De toute façon, on n’avait pas de Zamboni dans les années 50 et M. Stoltz arrosait la patinoire le soir parce que l’eau ajoutée avait toute la nuit pour geler. Un autre problème avec la glace naturelle survient lorsqu’on patine dessus. Les lames des patins se trouvent à gratter continuellement la glace et ceci produit de la neige. Après un certain temps, on doit enlever cette neige pour patiner convenablement. Mon père s’était porté volontaire pour déchirer les billets à l’entrée du centre récréatif. De cette façon, nous, ses enfants, avions le droit d’entrer gratuitement au patin public qui était très populaire dans le temps. Après environ une heure de patinage, on sifflait et tout le monde devait quitter la patinoire. Un groupe de jeunes sautaient alors sur les grattes et tout en patinant autour de la patinoire, poussaient la neige vers le milieu. À un certain moment, ils séparaient la patinoire en deux pour ne pas qu’il y ait trop de neige à pousser. Lorsque la neige avait été mise en deux ou trois rangées, quatre ou cinq jeunes se plaçaient l’un à côté de l’autre pour gratter la rangée de neige jusqu’au fond de la patinoire ou deux portes s’ouvraient (elles faisaient partie des bandes autour de la patinoire) et ils envoyaient la neige dehors. Les Lumberkings donnaient des passes à un groupe de sept à huit jeunes pour gratter la glace et enlever la neige entre les périodes. Lors des parties des Lumberkings (nos héros, en passant), on n’avait pas nos patins comme durant le patin public. Il fallait tout faire avec nos bottes sur la glace et finir notre travail dans une quinzaine de minutes, la durée de l’intermission entre les périodes. Tu peux être sûr qu’on partait en courant et on n’arrêtait pas avant que toute la neige soit enlevée. Plusieurs joueurs de hockey se gelaient les pieds sur la glace naturelle en jouant au hockey. Les patins n’étaient pas aussi bien rembourrés que ceux d’aujourd’hui. J’ai souvent vu des joueurs, même chez les Lumberkings, qui revenaient en pieds de bas durant l’intermission, pour marcher sur la patinoire afin de se dégeler les pieds tranquillement. Comme bien d’autres de mes amis, mes premiers patins avaient été portés par mes deux grands frères et je vous assure que j’me sentais souvent comme si j’étais en pantoufles sur deux lames rouillées. Mes chevilles allaient de tous côtés parce qu’il n’y avait plus de soutien dans les patins et les lames glissaient souvent sur la glace parce qu’elles n’étaient pas affilées.

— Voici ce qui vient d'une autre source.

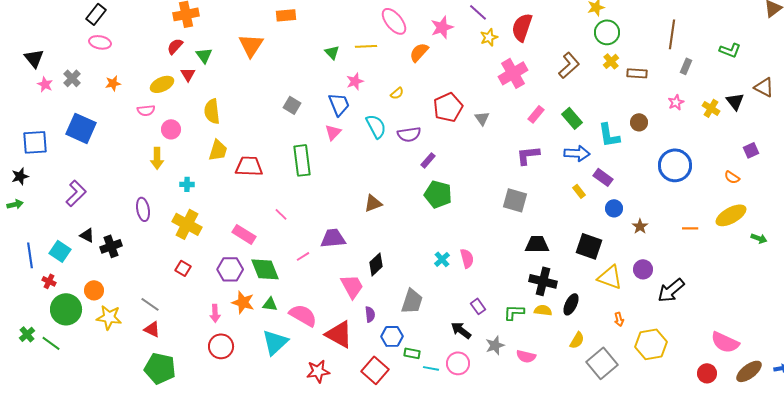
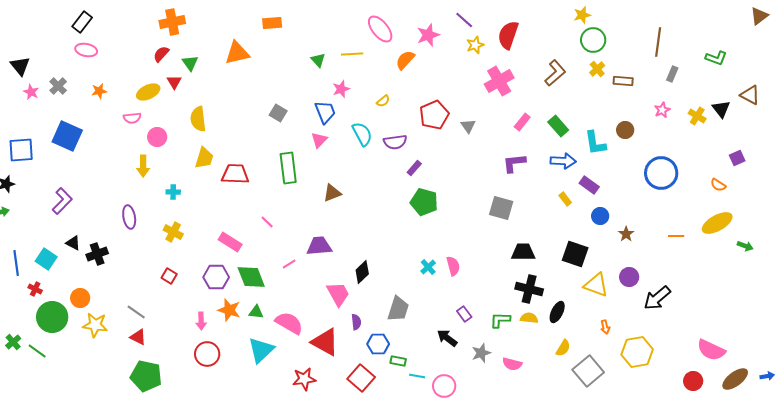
orange triangle: (251, 45) -> (237, 53), turned 44
brown triangle: (373, 203) -> (332, 193), moved
yellow cross: (187, 224) -> (173, 232), size x0.7
pink circle: (458, 363) -> (444, 386), moved

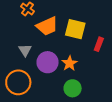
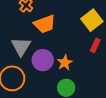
yellow square: (75, 29) -> (92, 20), moved, turned 35
gray triangle: (25, 50) -> (21, 47), size x1.5

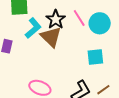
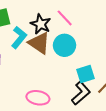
cyan circle: (100, 23) -> (64, 45), moved
cyan square: (95, 57) -> (85, 74), moved

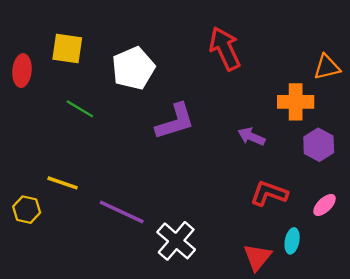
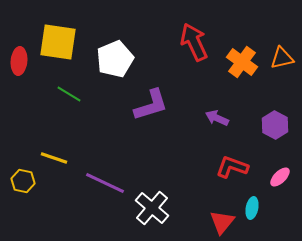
yellow square: (67, 49) -> (58, 42), size x1.4
orange cross: (296, 102) -> (242, 62), moved, turned 36

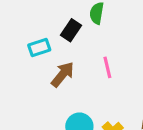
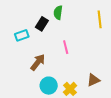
brown arrow: (63, 74) -> (38, 62), moved

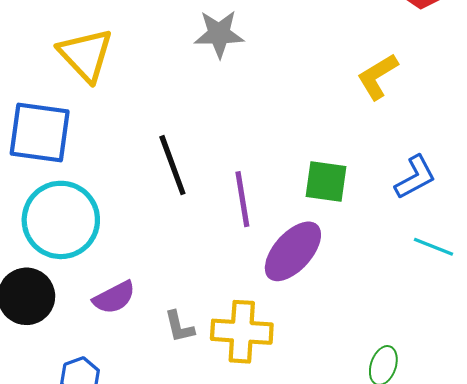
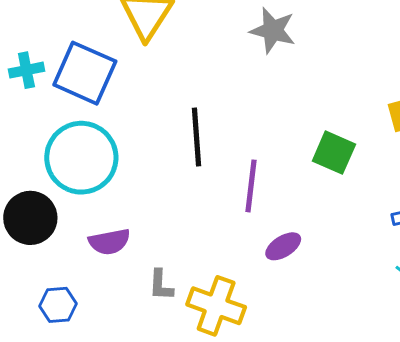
green square: (326, 182) -> (334, 153), moved
purple ellipse: (293, 251) -> (283, 246), size x0.6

C’était surtout difficile de convaincre mes patins d’aller là où je voulais et j’ai souvent remercié le bon Dieu de m’avoir donné un hockey pour me tenir debout. Comme j’ai dit auparavant, l’aréna n’était pas chauffé. Au printemps, la glace était plutôt molle, mais le pire de tout c’était la neige sur le toit de l’aréna lorsqu’elle fondait. L’eau coulait alors le long des chevrons qui supportaient le toit et tombait sur la glace en faisant des lignes de bosses à tous les quatorze ou seize pouces. Cette eau gelait en très peu de temps et il était impossible de gratter les bosses durant les intermissions. Je me rappelle que les anciens Canadiens de Montréal sont venus jouer contre les Lumberkings avec Maurice Richard comme arbitre. Je vous assure que c’est avec les yeux grand ouverts comme des cinquante sous et un menton que j’ai dû ramasser par terre que j’ai vu mon héros, Maurice Richard, trébucher sur ces bosses de glace et tomber sur le dos.